We Are Saved By Love Alone
During this Advent season, we are called upon to make a way for the coming of our redeemer into our hearts and minds.
One of the last century’s greatest minds was the English writer, and Christian apologist, G.K. Chesterton. He was once asked by a religious skeptic to explain the doctrine of Original Sin. He responded that the doctrine of Original Sin can be easily proved, “All one has to do is pick up a newspaper to see the evidence of it.” He thought that the modern tendency to deny the reality of sin was naive and contradicted by everyday experience. He considered the reality of human sinfulness so readily observable in human behavior that it required no additional proof.
We Christians understand paradox; we live in the midst of it. It is at the heart of the great mystery that we profess and believe. It was because of our sins that Jesus came into the world. God responded to our rebellion in and through the Incarnation of Jesus Christ. And he continues to respond today, not with vengeance but with love eternal. The well-known story of Adam and Eve is nothing less than the recognition and explanation of the reality of human sin. It is real and it has real consequences. What does the story of Adam and Eve reveal? That all human sin is rooted in pride, a fool’s quest to claim omnipotence to oneself, to make oneself the solitary arbiter of what is good, or evil.
I just finished re-reading the magnificent epic poem by John Milton, “Paradise Lost”. Its theme is the loss of heaven, Paradise, through the sin of Adam and Eve and the hope of God’s love and his promised redemption. It begins with the fall of Satan and his fellow rebellious angels. After the Archangel Lucifer and his fellow rebellious angels have been defeated by Michael the Archangel and the heavenly hosts and have been cast out of heaven into the depths of hell, he rises majestically from the fiery lake of Hell and gathers his fellow rebels around him. He gives a vengeful speech, ending it with a battle cry that resonates with so many in our times when he says, “Here at least (in Hell) we shall be free…Better to reign in Hell, than serve in Heaven.”
This is as good a revelation of the modern, rebellious sense of “freedom” as I have found anywhere. And yet Paul tells us in his letter to the Romans, “By one man’s disobedience the many were made sinners, so by one man’s obedience the many will be made righteous.” This is the paradox we live in. Though, as inheritors of that Original Sin, we still often choose to be willful rebels, God’s love is not defeated. Rather, it is through obedience to his love alone that we are made truly free.
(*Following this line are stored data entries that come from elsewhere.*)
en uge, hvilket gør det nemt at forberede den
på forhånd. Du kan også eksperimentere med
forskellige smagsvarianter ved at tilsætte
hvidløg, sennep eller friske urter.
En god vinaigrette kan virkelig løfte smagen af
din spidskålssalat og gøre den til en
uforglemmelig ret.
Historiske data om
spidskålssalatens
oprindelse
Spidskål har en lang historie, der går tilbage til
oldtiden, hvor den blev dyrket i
But there is another of the angels in Milton’s poem who expresses the truth of God and responds to it rightly. His name is Abdiel, which translated from the Hebrew means, Servant of God. Abdiel says to Satan, “This is servitude,/ To serve the unwise (yourself), or him (anyone) who hath rebelled/ Against his worthier (God), as thine now serve thee,/ Thyself not free, but to thyself enthralled…Reign thou in Hell thy kingdom, let me serve/ In Heaven God ever blest, and his divine/ Behests (commands) obey…” All sin, small and large is a rebellion against the only One who is worthy to be obeyed. The One who is the source and goal of all that is good and true and beautiful. And the unrecognized fact of reality is that our claim to freedom is a paradox of great irony.
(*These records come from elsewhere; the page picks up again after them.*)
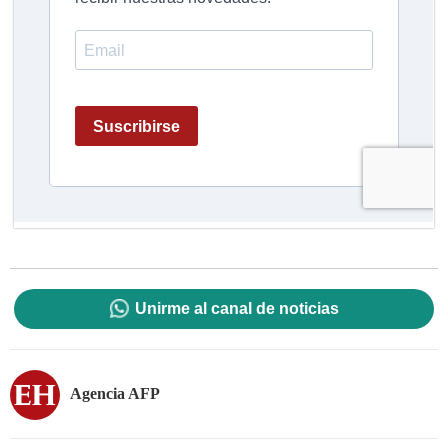
Unirme al canal de noticias
Agencia AFP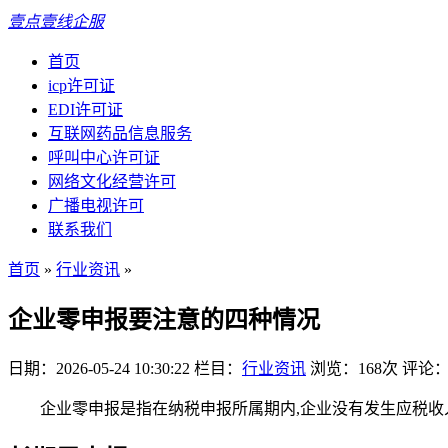
壹点壹线企服
首页
icp许可证
EDI许可证
互联网药品信息服务
呼叫中心许可证
网络文化经营许可
广播电视许可
联系我们
首页
»
行业资讯
»
企业零申报要注意的四种情况
日期：2026-05-24 10:30:22
栏目：
行业资讯
浏览：168次
评论：
企业零申报是指在纳税申报所属期内,企业没有发生应税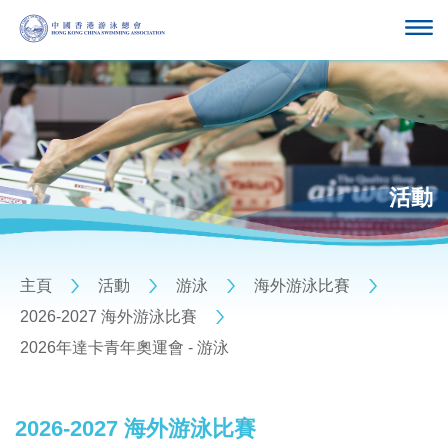
活動
主頁
活動
游泳
海外游泳比賽
2026-2027 海外游泳比賽
2026年達卡青年奧運會 - 游泳
2026-2027 海外游泳比賽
In claiming our freedom from any and all hindrances to our own desires, we make ourselves slaves of those desires. As Chesterton suggested above, we find the proof of this rebellion, the echoes of the Original Sin by simply reading our local newspapers, watching the evening news programs, or spending any amount of time on social media sources. Or maybe through a bit of honest self-reflection.
All sin is rooted in the naive, prideful, cri de coeur of the solitary ego, declaring itself free from all limitations to its own desires. It is the foolish attempt of the “new trinity”, which we might rightfully call, “Me, Myself, and I”, to usurp the role of the Holy Trinity to itself. Shakespeare’s tragic hero, MacBeth, is a great example of this. He rebels against the laws of nature, the laws of the state, and the law of love, to usurp the king’s throne for himself. Just before his inevitable end, he has a single moment of true insight. He sees all of his sinful plans collapsing before him and he finally realizes that it has all been, “… a tale told by an idiot full of sound and fury, signifying nothing.”
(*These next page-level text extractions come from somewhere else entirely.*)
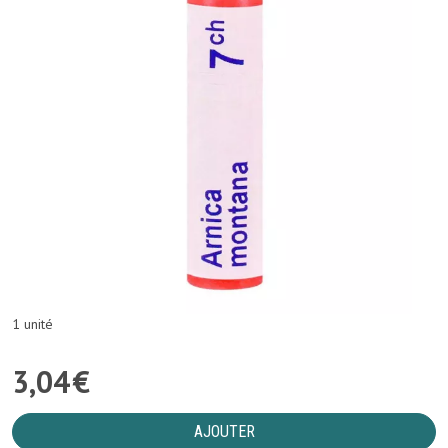
1 unité
3
,
04
€
AJOUTER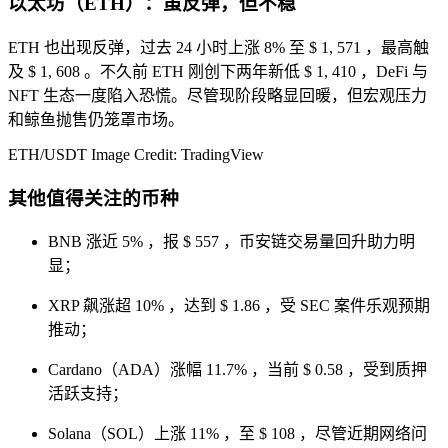
以太坊（ETH）：虽反弹，但不稳
ETH 也出现反弹，过去 24 小时上涨 8% 至 $ 1, 571 ，最高触
及 $ 1, 608 。不久前 ETH 刚创下两年新低 $ 1, 410 ，DeFi 与
NFT 生态一度陷入恐慌。尽管现阶段略显回暖，但宏观压力
和鲸鱼抛售仍笼罩市场。
ETH/USDT
Image Credit: TradingView
其他值得关注的币种
BNB 涨近 5% ，报 $ 557 ，币安链交易量回升助力明
显；
XRP 飙涨超 10% ，达到 $ 1.86 ，受 SEC 案件乐观预期
推动；
Cardano（ADA）涨幅 11.7% ，当前 $ 0.58 ，受到质押
活跃支持；
Solana（SOL）上涨 11% ，至 $ 108 ，尽管近期网络问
During Advent, the four weeks leading up to Christmas, we are called as Christians to reflect on the meaning of the Incarnation which begins with the birth of an infant in a manger, wrapped in swaddling clothes. We are to remember and celebrate the great mystery of God’s love, a mystery that is made all the more profound in the realization that God’s love toward us remains unchanged, undaunted, and undefeated, even in the face of our constant rebelliousness. During this Advent season, we are called upon to reflect on our need to repent for our sins, to make a way for the coming of our redeemer into our hearts and minds.
In this we can sing in the words of the great gospel hymn, What Wondrous Love Is This: “What wondrous love is this, O my soul? What wondrous love is this that caused the Lord of bliss to bear the dreadful curse for my soul? What wondrous love is this that would lay down his crown for my soul?” Christ has come to set us free from all of our sin and from its partner, death. What wondrous love is this, indeed!